When Using A Burger Press, Never Skip The Oiling Step

There's something special about juicy hamburgers, but let's face it, it's hard to mold the patties into a perfect shape without them falling apart, and it can be even more difficult to achieve a consistent shape and size when preparing multiple burgers at a time. That's where the burger press comes in. A burger press can be mechanical or electric, and some can create grill marks in the patties. No matter which burger press is used, they need to be oiled before using them to prevent the ground beef from sticking to the surface.

A burger press forms ground meat into perfectly shaped patties that retain their shape during cooking. They also make it so you handle the meat less. This is important because the more you put your hands on ground beef, the warmer it gets, and the more likely your burgers will turn mushy. A burger press handles the meat for you, plus you can place it in the refrigerator so the burgers are cool before cooking, which helps them stay together.

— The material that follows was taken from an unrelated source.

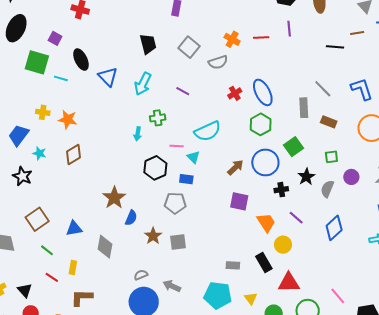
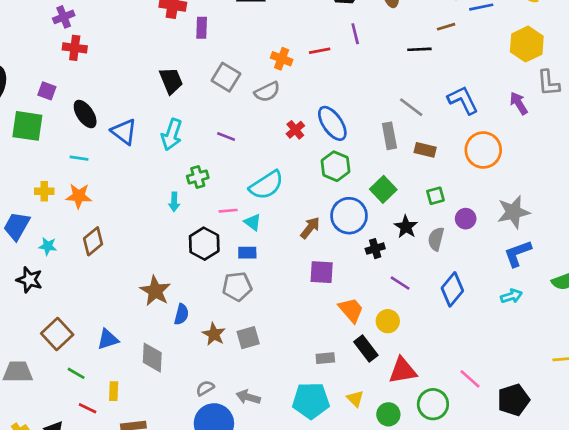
cyan line: (61, 78) -> (79, 158), moved
orange trapezoid: (266, 223) -> (351, 310), moved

How to oil a hamburger press

If you're using a burger press with a grill plate, the first step is to find an oil with a high smoke point, so that it doesn't burn. Vegetable oil and coconut oil have a smoke point of 400-450 degrees Fahrenheit, which makes them good choices since burgers are cooked at around 375-400 degrees Fahrenheit. You can apply the oil with a brush, but using a paper towel is easier. Just like when greasing a cast iron pan, put one to two teaspoons of oil on the paper towel and wipe down the inside of the burger press. If you are cooking a large batch of burgers, you may want to oil the press periodically while preparing the patties. If a bit of ground beef starts sticking to the press, it's time to oil it again.

For easier cleanup, the bottom of the press can also be lined with parchment paper with another piece on top of the patty. Once the patty is formed, you can invert the press onto a sheet of parchment paper and set it on a plate — the nonstick paper allows the burgers to be stacked on top of one another without sticking.